(Stored data entries)
= = = =
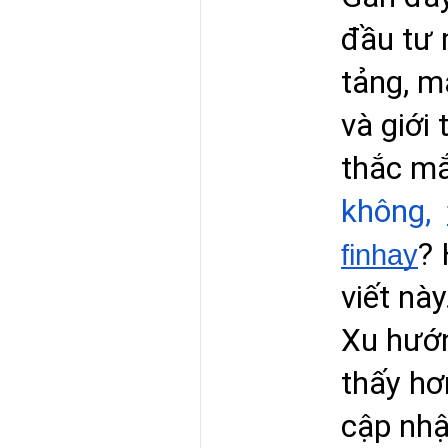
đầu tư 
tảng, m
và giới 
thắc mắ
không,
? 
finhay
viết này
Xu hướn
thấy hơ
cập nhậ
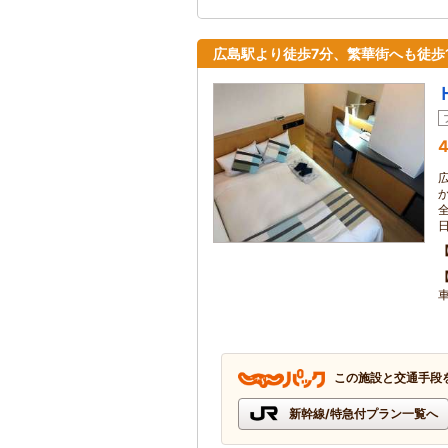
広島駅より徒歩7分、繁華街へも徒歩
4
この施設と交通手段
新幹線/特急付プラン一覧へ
= = = =
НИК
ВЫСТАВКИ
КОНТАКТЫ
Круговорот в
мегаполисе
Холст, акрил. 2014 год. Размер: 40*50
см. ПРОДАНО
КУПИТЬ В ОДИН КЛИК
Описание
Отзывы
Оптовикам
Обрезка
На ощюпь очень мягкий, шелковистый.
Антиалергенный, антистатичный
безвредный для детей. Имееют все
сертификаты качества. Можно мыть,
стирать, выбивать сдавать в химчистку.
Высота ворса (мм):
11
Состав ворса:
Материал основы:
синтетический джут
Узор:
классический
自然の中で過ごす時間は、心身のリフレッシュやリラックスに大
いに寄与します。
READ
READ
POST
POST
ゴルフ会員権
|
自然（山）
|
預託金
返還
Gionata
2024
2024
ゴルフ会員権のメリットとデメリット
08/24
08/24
= = = =
PROBLEM DETAILS: Only those lines of the entries above that run from the line containing "см. ПРОДАНО" to the line containing "自然の中で過ごす時間は、心身のリフレッシュやリラックスに大", both included, should be transcribed exactly.

EXERCISE ANSWER:
см. ПРОДАНО
КУПИТЬ В ОДИН КЛИК
Описание
Отзывы
Оптовикам
Обрезка
На ощюпь очень мягкий, шелковистый.
Антиалергенный, антистатичный
безвредный для детей. Имееют все
сертификаты качества. Можно мыть,
стирать, выбивать сдавать в химчистку.
Высота ворса (мм):
11
Состав ворса:
Материал основы:
синтетический джут
Узор:
классический
自然の中で過ごす時間は、心身のリフレッシュやリラックスに大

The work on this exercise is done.